We’ve heard the term by now. Even if we don’t understand it or cannot define it, it is and has been happening. Leaving but staying. “Quiet quitting refers to a phenomenon where employees disengage from their work and workplace without overtly expressing their dissatisfaction or resigning” (Mahand and Caldwell, 2023). It is a response to workplaces that have little room for growth and improvement, where employees become disillusioned. You would recognize it as burnout, doing the bare minimum or working within your pay grade. Employees of this generation are no longer buying into the idea that they must remain loyal to the firm until retirement. They are often criticized for this. But what their critics fail to realize is that the rewards, economy, standard of living that previous generations were afforded that offset lifelong loyalty, no longer exists in the current workplace. 


Quiet quitting is now loud and visible, but it has been happening for a long time as a silent epidemic in the teaching profession. It is just that back then, we called it ‘burnout out”. There’s more than enough research covering the issue as it pertains to teaching (Gabriel and Aguinis, 2022; Wu, et al., 2022 ). It is just that teachers were made to feel ashamed for reacting in a natural manner to conditions that required little to no thanks, inadequate resources and poor rewards. We’ve been complaining about it for so long with nothing being done to remedy the situation in the majority of cases because we continue to do too much with little.
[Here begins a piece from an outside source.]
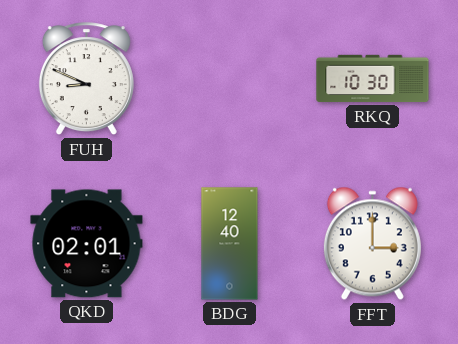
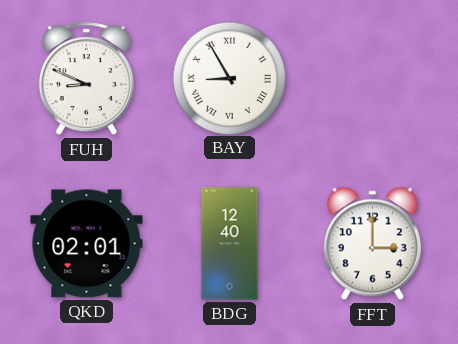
BAY: none -> 8:55
RKQ: 10:30 -> none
I find that those who question whether quiet quitting is real are usually those out of touch with what’s going on… the managers. Those who know it's real have no need to question because they are in the process of quietly quitting or have done so —it is a matter of experience. And what managers are experiencing are the results of quiet quitting, more specifically its inevitable —the great resignation (See Part 2). They see it when it is too late. Or watch in dismay or denial as their ships sink. They are bewildered or cannot adapt to a new type of employee —one who has options. Others do not deny its existence but express incredulity at a workplace that would allow this to happen without the employee being fired. And that’s just the thing— quiet quitting is like a creeping hazard. You often don’t see it happening until it’s too late.


References


Gabriel, K. P., & Aguinis, H. (2022). How to prevent and combat employee burnout and create healthier workplaces during crises and beyond. Business Horizons, 65(2), 183-192. Mahand, T., & Caldwell, C. (2023). Quiet Quitting—Causes and Opportunities. Business and Management Researches, 12(1), 9-18. Wu, Y., Fu, Q., Akbar, S., Samad, S., Comite, U., Bucurean, M., & Badulescu, A. (2022). Reducing healthcare employees’ burnout through ethical leadership: the role of altruism and motivation. International Journal of Environmental Research and Public Health, 19(20), 13102.